=== Goal of the exercise ===
Show every line of the records below that contains the word "确认信息".

Top of Recorded information

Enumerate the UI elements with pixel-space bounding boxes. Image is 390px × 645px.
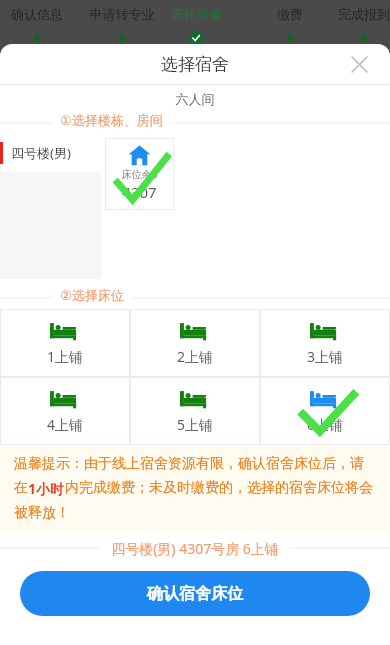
staticText: 选择宿舍	[152, 6, 240, 22]
button[interactable]: 四号楼(男)	[0, 134, 101, 172]
button[interactable]: 4上铺	[0, 377, 130, 445]
staticText: 1上铺	[0, 347, 130, 366]
staticText: 4上铺	[0, 415, 130, 434]
button[interactable]: 申请转专业	[78, 6, 166, 22]
staticText: 选择宿舍	[0, 54, 390, 75]
staticText: 申请转专业	[78, 6, 166, 22]
button[interactable]: 5上铺	[130, 377, 260, 445]
staticText: 床位余6	[105, 167, 174, 181]
staticText: 4307	[105, 182, 174, 202]
button[interactable]: 1上铺	[0, 309, 130, 377]
button[interactable]: 缴费	[246, 6, 334, 22]
button[interactable]: 确认宿舍床位	[20, 571, 370, 616]
button[interactable]: 完成报到	[320, 6, 390, 22]
staticText: ①选择楼栋、房间	[60, 112, 163, 128]
button[interactable]: 确认信息	[0, 6, 81, 22]
staticText: 确认信息	[0, 6, 81, 22]
staticText: 2上铺	[130, 347, 260, 366]
staticText: 四号楼(男) 4307号房 6上铺	[111, 539, 279, 558]
button[interactable]: 6上铺	[260, 377, 390, 445]
staticText: 内完成缴费；未及时缴费的，选择的宿舍床位将会	[65, 479, 373, 497]
staticText: ②选择床位	[60, 287, 124, 303]
staticText: 完成报到	[320, 6, 390, 22]
button[interactable]: 3上铺	[260, 309, 390, 377]
staticText: 四号楼(男)	[11, 144, 71, 162]
staticText: 六人间	[0, 91, 390, 107]
button[interactable]: 关闭	[342, 47, 376, 81]
staticText: 6上铺	[260, 415, 390, 434]
staticText: 1小时	[28, 479, 65, 498]
staticText: 确认宿舍床位	[147, 584, 243, 604]
button[interactable]: 2上铺	[130, 309, 260, 377]
staticText: 缴费	[246, 6, 334, 22]
staticText: 5上铺	[130, 415, 260, 434]
staticText: 在	[14, 479, 28, 497]
staticText: 3上铺	[260, 347, 390, 366]
button[interactable]: 选择宿舍	[152, 6, 240, 22]
staticText: 被释放！	[14, 504, 70, 522]
button[interactable]: 床位余6	[105, 138, 174, 210]
staticText: 温馨提示：由于线上宿舍资源有限，确认宿舍床位后，请	[14, 455, 364, 473]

Bottom of Recorded information

=== Response below ===
button[interactable]: 确认信息	[0, 6, 81, 22]
staticText: 确认信息	[0, 6, 81, 22]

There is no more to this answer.